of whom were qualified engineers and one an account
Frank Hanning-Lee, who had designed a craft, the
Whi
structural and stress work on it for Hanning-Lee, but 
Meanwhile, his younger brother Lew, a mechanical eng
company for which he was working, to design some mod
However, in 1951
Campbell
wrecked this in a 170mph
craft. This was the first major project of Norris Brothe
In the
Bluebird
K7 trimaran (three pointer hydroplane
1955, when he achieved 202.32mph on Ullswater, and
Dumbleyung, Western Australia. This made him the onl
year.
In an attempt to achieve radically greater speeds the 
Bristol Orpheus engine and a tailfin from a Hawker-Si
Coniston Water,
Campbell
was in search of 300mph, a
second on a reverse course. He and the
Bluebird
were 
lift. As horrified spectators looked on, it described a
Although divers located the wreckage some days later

-*-*-

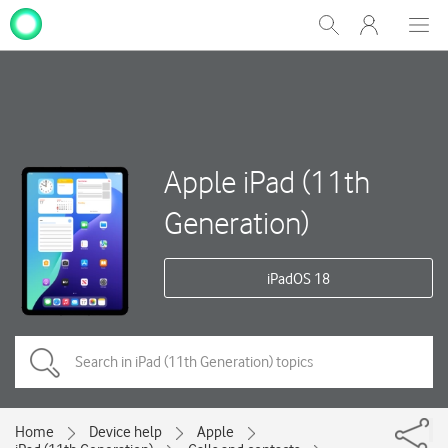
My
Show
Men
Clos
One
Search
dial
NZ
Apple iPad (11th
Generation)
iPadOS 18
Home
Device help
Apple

-*-*-

- Problem -
Where a line in the listing above contains "Hanning", copy that line.

- Finished task -
Frank Hanning-Lee, who had designed a craft, the
structural and stress work on it for Hanning-Lee, but 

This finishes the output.